Five minutes later, Rabab relaxes and starts to talk, and she hasn’t stopped talking since.
Long Beards
THEY APPEAR ON THE PORCH each morning: five of them with long beards. Sometimes, other men and women are with them. They stare ominously at the neighboring houses. When night comes, they get angrier and angrier and finally start firing off their guns at the sky. Around the house, they put up a metal fence and bright lights. The gunfire and noise and excitement that follows them frightens Suzanne. Khadija sticks her head out her bedroom window and yells at them, while her husband begs her to lower her voice. “Don’t embarrass us. Be a good girl, now. You know you weren’t brought up like that!”
After midnight, the neighborhood grows quiet and everyone falls asleep except for one of the long beards. He’s uncomfortable sleeping with the blanket over his beard, and he’s uncomfortable with his beard over the blanket, so he just spends all night rearranging his beard.
The Beard
ABD EL-RAZZAQ SAYS, “If he spent his time worrying about his beard, we wouldn’t have a problem. If this were his only problem, we would’ve offered him some solutions. If he hadn’t killed one of the young men in the neighborhood because he thought he wanted to harm him, we would’ve said that his beard is his own business and he’s free to do with it what he wants.

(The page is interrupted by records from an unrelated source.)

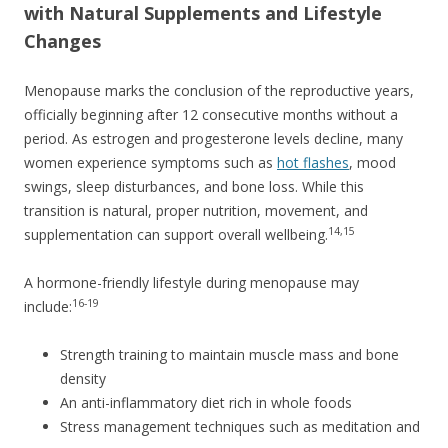
with Natural Supplements and Lifestyle
Changes
Menopause marks the conclusion of the reproductive years,
officially beginning after 12 consecutive months without a
period. As estrogen and progesterone levels decline, many
women experience symptoms such as
hot flashes
, mood
swings, sleep disturbances, and bone loss. While this
transition is natural, proper nutrition, movement, and
14,15
supplementation can support overall wellbeing.
A hormone-friendly lifestyle during menopause may
16-19
include:
Strength training to maintain muscle mass and bone
density
An anti-inflammatory diet rich in whole foods
Stress management techniques such as meditation and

“See, the question is what really brought him to this neighborhood. Wouldn’t it be better for
them and us if he takes his beard back to wherever he came from? There he could wash it, clean it, dry it, perfume it, comb it, make sure it’s free of lice and bugs. He could take it with him to the temple and on a walk on the beach. He could talk to it, listen to it, ignore it, display it for ridicule, sell it for cheap. He could do whatever he wants with it, even set fire to it.”
Waterdrop
THE FAMILY IS SCATTERED. One son is lost, another in prison. One daughter is on a trip with her friends (her parents think she’s studying with a friend from college) and hasn’t returned home yet.
Khadija reads the Qur’an after Friday prayer while her husband watches the news. Her husband’s worried: he calls his wife but she doesn’t answer. Asmahan plays on the computer, and in the kitchen there’s a leaky faucet. Every minute a waterdrop, too heavy to hold on, makes a faint, monotonous sound as it falls on the metal of the sink—maybe with purpose, maybe to remind the family of something they’ve forgotten.
Fragility
ASMAHAN GETS READY FOR SCHOOL in the morning. Wearing a blue apron and white socks, she puts on her backpack and is off, cheeks flushed and hair braided. She walks out the door and through the metal fence the settlers erected days ago, pressing against the wall of a house so she can pass through the alley. With some difficulty, she catches up to the girls waiting for her.